As expected, **Random Forests** shows **no change** in performance regardless of whether it is trained on a dataset with **scaled or unscaled features**. This model in particular, is over-fitting to the training set. So we need to do some work to remove the over-fitting. That exceeds the scope of this demonstration.

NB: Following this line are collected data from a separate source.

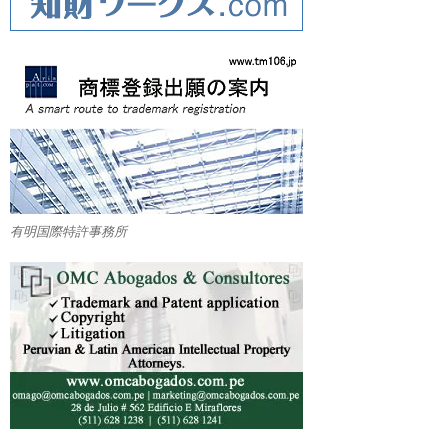
有明国際特許事務所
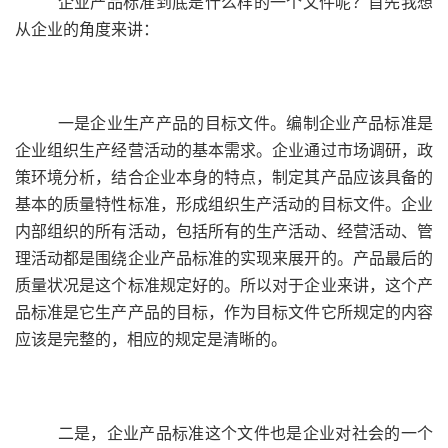
企业产品标准到底是什么样的一个文件呢？首先我想
从企业的角度来讲：
一是企业生产产品的目标文件。编制企业产品标准是
企业组织生产经营活动的基本需求。企业通过市场调研，政
策环境分析，结合企业本身的特点，制定其产品应该具备的
基本的质量特性标准，形成组织生产活动的目标文件。企业
内部组织的所有活动，包括所有的生产活动、经营活动、管
理活动都是围绕企业产品标准的实现来展开的。产品最后的
质量状况是这个标准规定好的。所以对于企业来讲，这个产
品标准是它生产产品的目标，作为目标文件它所规定的内容
应该是完整的，相应的规定是清晰的。
二是，企业产品标准这个文件也是企业对社会的一个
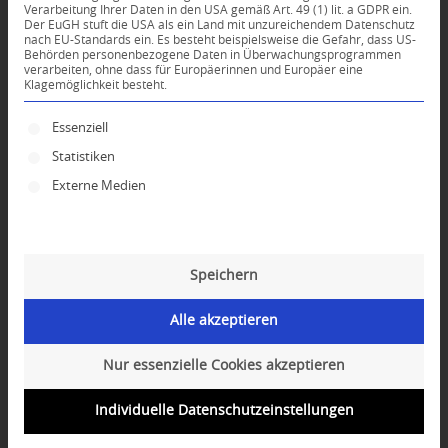
Verarbeitung Ihrer Daten in den USA gemäß Art. 49 (1) lit. a GDPR ein.
Der EuGH stuft die USA als ein Land mit unzureichendem Datenschutz
*
nach EU-Standards ein. Es besteht beispielsweise die Gefahr, dass US-
Name
Behörden personenbezogene Daten in Überwachungsprogrammen
verarbeiten, ohne dass für Europäerinnen und Europäer eine
Klagemöglichkeit besteht.
*
E-Mail-Adresse
Es folgt eine Liste der Service-Gruppen, für die ei
Essenziell
Statistiken
Website
Externe Medien
Speichern
Alle akzeptieren
Nur essenzielle Cookies akzeptieren
Individuelle Datenschutzeinstellungen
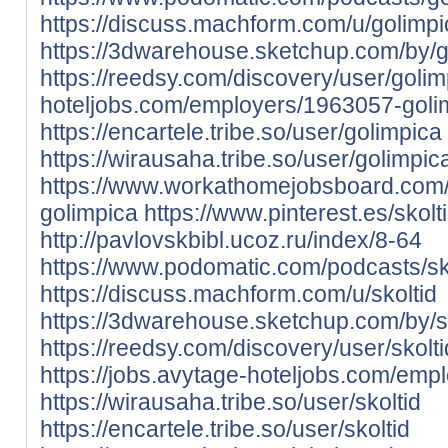
https://discuss.machform.com/u/golimpi
https://3dwarehouse.sketchup.com/by/g
https://reedsy.com/discovery/user/golim
hoteljobs.com/employers/1963057-goli
https://encartele.tribe.so/user/golimpica
https://wirausaha.tribe.so/user/golimpic
https://www.workathomejobsboard.com
golimpica
https://www.pinterest.es/skolti
http://pavlovskbibl.ucoz.ru/index/8-64
https://www.podomatic.com/podcasts/sk
https://discuss.machform.com/u/skoltid
https://3dwarehouse.sketchup.com/by/s
https://reedsy.com/discovery/user/skolt
https://jobs.avytage-hoteljobs.com/emp
https://wirausaha.tribe.so/user/skoltid
https://encartele.tribe.so/user/skoltid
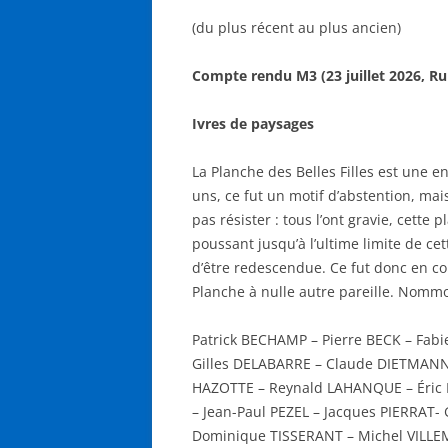
(du plus récent au plus ancien)
Compte rendu M3 (23 juillet 2026, Ru
Ivres de paysages
La Planche des Belles Filles est une en
uns, ce fut un motif d’abstention, mai
pas résister : tous l’ont gravie, cette
poussant jusqu’à l’ultime limite de ce
d’être redescendue. Ce fut donc en com
Planche à nulle autre pareille. Nommo
Patrick BECHAMP – Pierre BECK – Fab
Gilles DELABARRE – Claude DIETMANN
HAZOTTE – Reynald LAHANQUE – Éric
– Jean-Paul PEZEL – Jacques PIERRAT
Dominique TISSERANT – Michel VILLE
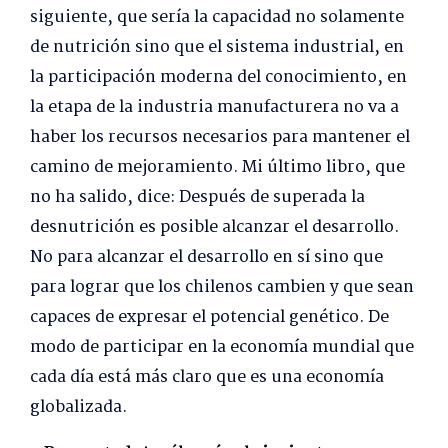
siguiente, que sería la capacidad no solamente
de nutrición sino que el sistema industrial, en
la participación moderna del conocimiento, en
la etapa de la industria manufacturera no va a
haber los recursos necesarios para mantener el
camino de mejoramiento. Mi último libro, que
no ha salido, dice: Después de superada la
desnutrición es posible alcanzar el desarrollo.
No para alcanzar el desarrollo en sí sino que
para lograr que los chilenos cambien y que sean
capaces de expresar el potencial genético. De
modo de participar en la economía mundial que
cada día está más claro que es una economía
globalizada.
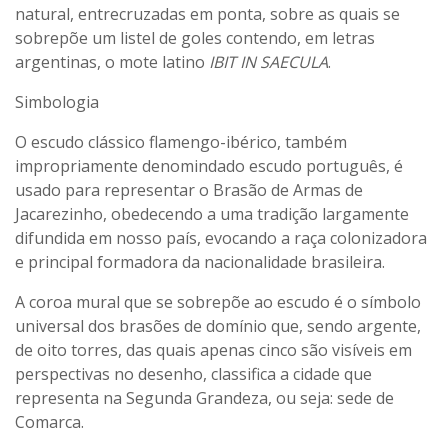
natural, entrecruzadas em ponta, sobre as quais se
sobrepõe um listel de goles contendo, em letras
argentinas, o mote latino
IBIT IN SAECULA
.
Simbologia
O escudo clássico flamengo-ibérico, também
impropriamente denomindado escudo português, é
usado para representar o Brasão de Armas de
Jacarezinho, obedecendo a uma tradição largamente
difundida em nosso país, evocando a raça colonizadora
e principal formadora da nacionalidade brasileira.
A coroa mural que se sobrepõe ao escudo é o símbolo
universal dos brasões de domínio que, sendo argente,
de oito torres, das quais apenas cinco são visíveis em
perspectivas no desenho, classifica a cidade que
representa na Segunda Grandeza, ou seja: sede de
Comarca.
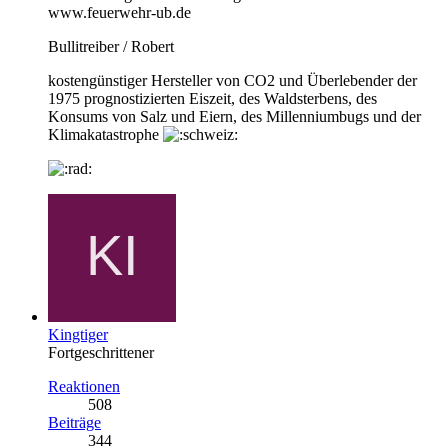
www.feuerwehr-ub.de
Bullitreiber / Robert
kostengünstiger Hersteller von CO2 und Überlebender der
1975 prognostizierten Eiszeit, des Waldsterbens, des
Konsums von Salz und Eiern, des Millenniumbugs und der
Klimakatastrophe
Kingtiger
Fortgeschrittener
Reaktionen
508
Beiträge
344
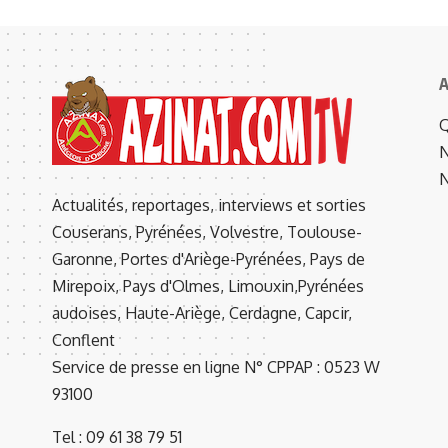
A
Q
N
N
Actualités, reportages, interviews et sorties
Couserans, Pyrénées, Volvestre, Toulouse-
Garonne, Portes d'Ariège-Pyrénées, Pays de
Mirepoix, Pays d'Olmes, Limouxin,Pyrénées
audoises, Haute-Ariège, Cerdagne, Capcir,
Conflent
Service de presse en ligne N° CPPAP : 0523 W
93100
Tel : 09 61 38 79 51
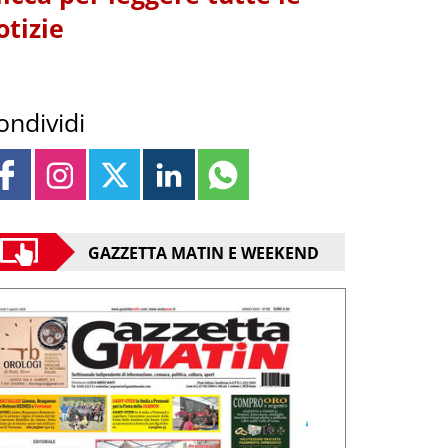
otizie
ondividi
GAZZETTA MATIN E WEEKEND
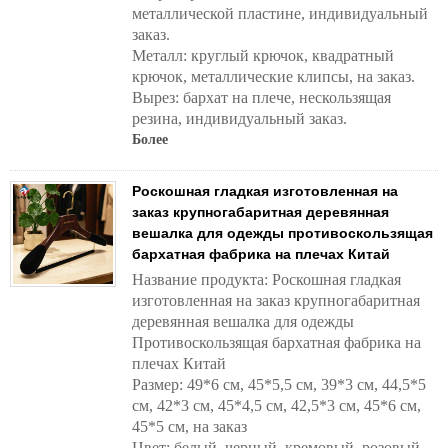
металлической пластине, индивидуальный
заказ.
Металл: круглый крючок, квадратный
крючок, металлические клипсы, на заказ.
Вырез: бархат на плече, нескользящая
резина, индивидуальный заказ.
Более
Роскошная гладкая изготовленная на
заказ крупногабаритная деревянная
вешалка для одежды противоскользящая
бархатная фабрика на плечах Китай
Название продукта: Роскошная гладкая
изготовленная на заказ крупногабаритная
деревянная вешалка для одежды
Противоскользящая бархатная фабрика на
плечах Китай
Размер: 49*6 см, 45*5,5 см, 39*3 см, 44,5*5
см, 42*3 см, 45*4,5 см, 42,5*3 см, 45*6 см,
45*5 см, на заказ
Цвет: белый, черный, кремовый, розовый,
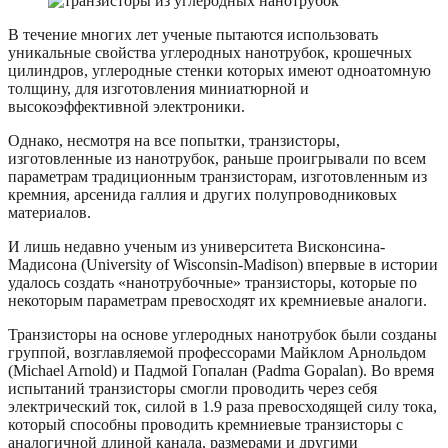
В течение многих лет ученые пытаются использовать
уникальные свойства углеродных нанотрубок, крошечных
цилиндров, углеродные стенки которых имеют одноатомную
толщину, для изготовления миниатюрной и
высокоэффективной электроники.
Однако, несмотря на все попытки, транзисторы,
изготовленные из нанотрубок, раньше проигрывали по всем
параметрам традиционным транзисторам, изготовленным из
кремния, арсенида галлия и других полупроводниковых
материалов.
И лишь недавно ученым из университета Висконсина-
Мадисона (University of Wisconsin-Madison) впервые в истории
удалось создать «нанотрубочные» транзисторы, которые по
некоторым параметрам превосходят их кремниевые аналоги.
Транзисторы на основе углеродных нанотрубок были созданы
группой, возглавляемой профессорами Майклом Арнольдом
(Michael Arnold) и Падмой Гопалан (Padma Gopalan). Во время
испытаний транзисторы смогли проводить через себя
электрический ток, силой в 1.9 раза превосходящей силу тока,
который способны проводить кремниевые транзисторы с
аналогичной длиной канала, размерами и другими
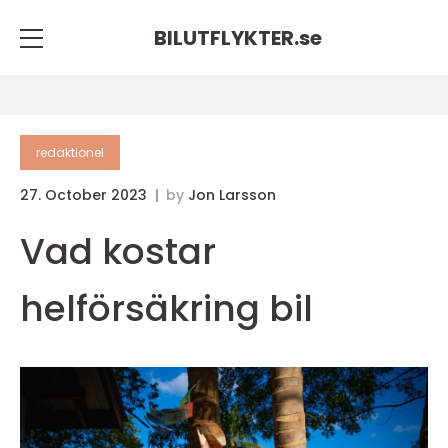
BILUTFLYKTER.
se
redaktionel
27. October 2023
by
Jon Larsson
Vad kostar
helförsäkring bil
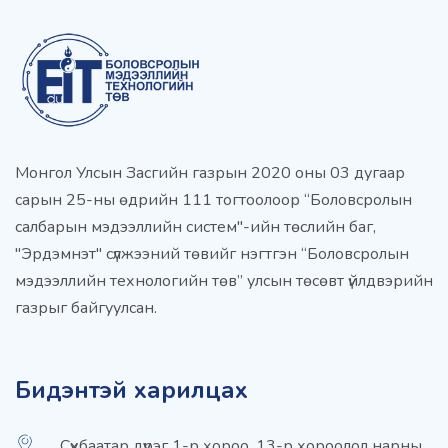
Монгол Улсын Засгийн газрын 2020 оны 03 дугаар
сарын 25-ны өдрийн 111 тогтоолоор “Боловсролын
салбарын мэдээллийн систем"-ийн төслийн баг,
"Эрдэмнэт" сүлжээний төвийг нэгтгэн “Боловсролын
мэдээллийн технологийн төв” улсын төсөвт үйлдвэрийн
газрыг байгуулсан.
Бидэнтэй харилцах
Сүхбаатар дүүрэг 1-р хороо, 13-р хороолол нарны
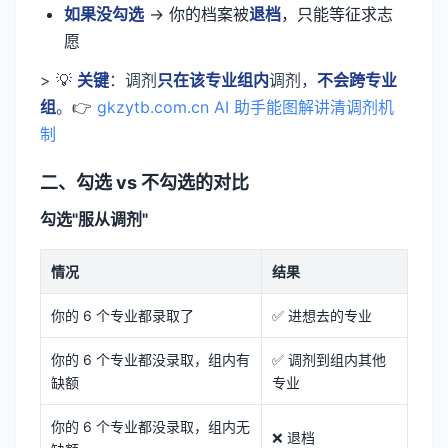
如果没勾选
→ 你的档案被
退档
，只能等征求志
愿
> 💡
关键
：调剂
只在该专业组内
调剂，
不会跨专业
组
。👉
gkzytb.com.cn AI 助手能图解讲清调剂机
制
二、勾选 vs 不勾选的对比
勾选"服从调剂"
情况
结果
你的 6 个专业都录取了
✅ 进想去的专业
你的 6 个专业都没录取，组内有
✅ 调剂到组内其他
缺额
专业
你的 6 个专业都没录取，组内无
❌ 退档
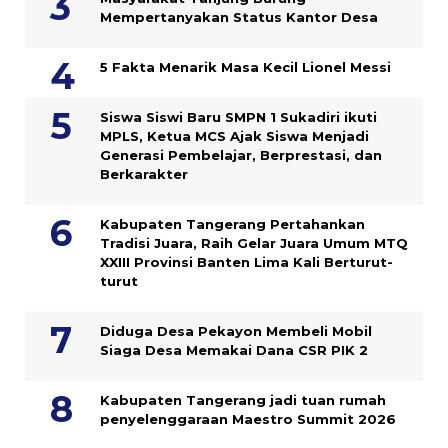
Mempertanyakan Status Kantor Desa
5 Fakta Menarik Masa Kecil Lionel Messi
Siswa Siswi Baru SMPN 1 Sukadiri ikuti
MPLS, Ketua MCS Ajak Siswa Menjadi
Generasi Pembelajar, Berprestasi, dan
Berkarakter
Kabupaten Tangerang Pertahankan
Tradisi Juara, Raih Gelar Juara Umum MTQ
XXIII Provinsi Banten Lima Kali Berturut-
turut
Diduga Desa Pekayon Membeli Mobil
Siaga Desa Memakai Dana CSR PIK 2
Kabupaten Tangerang jadi tuan rumah
penyelenggaraan Maestro Summit 2026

**Train adaboost on non-scaled features! Call the model!**

In [59]:
ada = AdaBoostClassifier(n_estimators=200, random_state=44)
ada.fit(X_train, y_train)  # train the model
print('Train set')  # evaluate model performance
pred = ada.predict_proba(X_train)
print('AdaBoost roc-auc: {}'.format(roc_auc_score(y_train, pred[:,1])))
print('Test set')
pred = ada.predict_proba(X_test)
print('AdaBoost roc-auc: {}'.format(roc_auc_score(y_test, pred[:,1])))

Train set
AdaBoost roc-auc: 0.7970629821021541
Test set
AdaBoost roc-auc: 0.7473867595818815


**Train adaboost on scaled features! Call the model!**

In [60]:
ada = AdaBoostClassifier(n_estimators=200, random_state=44)
ada.fit(X_train_scaled, y_train)  # train the model
print('Train set')  # evaluate model performance
pred = ada.predict_proba(X_train_scaled)
print('AdaBoost roc-auc: {}'.format(roc_auc_score(y_train, pred[:,1])))
print('Test set')
pred = ada.predict_proba(X_test_scaled)
print('AdaBoost roc-auc: {}'.format(roc_auc_score(y_test, pred[:,1])))

Train set
AdaBoost roc-auc: 0.7970629821021541
Test set
AdaBoost roc-auc: 0.7475250262706707


As expected, **AdaBoost** shows **no change** in performance regardless of whether it is trained on a dataset with **scaled or unscaled features**.